Basic variants drop to 11.06% by three months and drop only
slightly further to 10.68% at six months at 40.degree. C.
[0102] Purity of the sample was further assessed by size exclusion
chromatography (SEC) in which the percentage of monomer was
determined, as well as the percentages of high molecular weight
species (possibly aggregates) and late eluting peaks (possibly
degradation products). Size exclusion ultra-high-performance liquid
chromatography (SEC-UPLC) was performed by diluting the samples to
1.0 mg/mL in Phosphate Buffered Saline 1.times., pH 7.2. Samples
were injected into a UPLC equipped with a Waters BEH200 column and
a UV detector. Proteins in the sample were separated by size and
detected by UV absorption at 214 nm. Characterization of monomer
content by UP-SEC for the above formulation is depicted in FIG. 4.
A slight decrease in % monomer was observed for the above
formulation at 5.degree. C. (from 99.2% to 98.9%) for the 9 month
study. There was a decrease in % monomer at 25.degree. C. from
99.2% to 94.1% and a pronounced decrease at 40.degree. C. from
99.2% to 83.4% for the 9 month study.
[0103] The turbidity of this Anti-IL-10 hum12G8 histidine
formulation increased slightly from 0.111 to 0.117 from the
spectrophotometric absorbance at 350 nm at 5.degree. C. at 12
months.
[0104] As shown in FIGS. 2B, 3B and 4B, and Tables 7-8, there was
no noteworthy change observed for color, degree of opalescence, low
molecular weight species, HP-IEX Main and UP-SEC % monomer at
5.degree. C. All stability data at 5.degree. C. for the histidine
formulation of Anti-IL-10 hum12G8 were within specifications set
for clinical drug product and support a 24-month shelf life.
Example 3
[0105] Anti-IL-10 human12G8 drug substance was dialyzed against 20
mM acetate buffer, pH 5.5 using Millipore centrifugal filter units.

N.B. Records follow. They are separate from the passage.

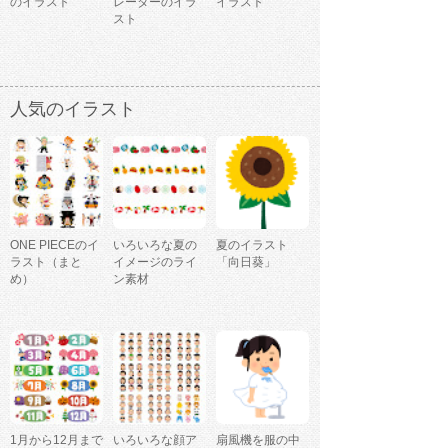
のイラスト
レーターのイラ
イラスト
スト
人気のイラスト
ONE PIECEのイ
いろいろな夏の
夏のイラスト
ラスト（まと
イメージのライ
「向日葵」
め）
ン素材
1月から12月まで
いろいろな顔ア
扇風機を服の中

Five buffer exchange cycles were performed. Post buffer exchange,
protein was recovered and transferred into 50-mL centrifuge tubes
and stored at 2-8.degree. C. Concentration of two solutions was
measured. Sucrose stock solution (40% w/v) was prepared in 20 mM
acetate buffer, pH 5.5. To prepare formulated drug substance,
following volumes of stock solutions were used to provide a liquid
formulation of anti IL-10 humG8 15 mg/mL, sucrose 8%,
polysorbate-80 0.02%, 20 mM acetate buffer, pH 5.5: anti IL-10
humG8 in 20 mM acetate, pH 5.5 (conc. 26.38 mg/ml): 17.06 ml;
sucrose stock solution: 6 ml; polysorbate stock solution: 0.6 ml;
20 mM acetate buffer: 6.34 ml. Formulated drug substance was
filtered through 0.22 um PVDF membrane using steriflip units. After
filtration, each formulation was filled into vials. The vials were
stoppered, sealed, and labeled appropriately.
Example 4
[0106] Anti IL-10 12G8 drug substance was dialyzed against 10 mM
histidine buffer, pH 5.5 using Millipore centrifugal filter units.
Five buffer exchange cycles were performed. Post buffer exchange,
protein was recovered and transferred into 50-mL centrifuge tube
and stored at 2-8.degree. C. Concentration of two solutions was
measured.
[0107] Sucrose stock solution (40% w/v) was prepared in 10 mM
histidine buffer, pH 5.5. To prepare formulated drug substance,
following volumes of stock solutions were used to provide a liquid
formulation of anti IL-10 humG8 15 mg/mL, sucrose 8%,
polysorbate-80 0.02%, 10 mM histidine buffer, pH 5.5: anti IL-10 in
10 mM histidine, pH 5.5 (conc. 26.97 mg/ml): 16.69 ml; sucrose
stock solution: 6 ml; polysorbate stock solution: 0.6 ml; 10 mM
histidine buffer: 6.71 ml.
[0108] Formulated drug substance was filtered through 0.22 um PVDF
membrane using steriflip units. After filtration, each formulation
was filled into vials. The vials were stoppered, sealed, and
labeled appropriately.
Example 5
[0109] Stability studies for the formulated drug substances
prepared in examples 3 and 4 were conducted and analyzed under
CE-SDS non-reducing and reducing conditions for purity, HP-IEX for
acidic variants, main-peak, basic variants, UP-SEC for high
molecular weight species, monomer content and late eluting peaks at
up to 12 weeks at 5, 25 and 40.degree. C.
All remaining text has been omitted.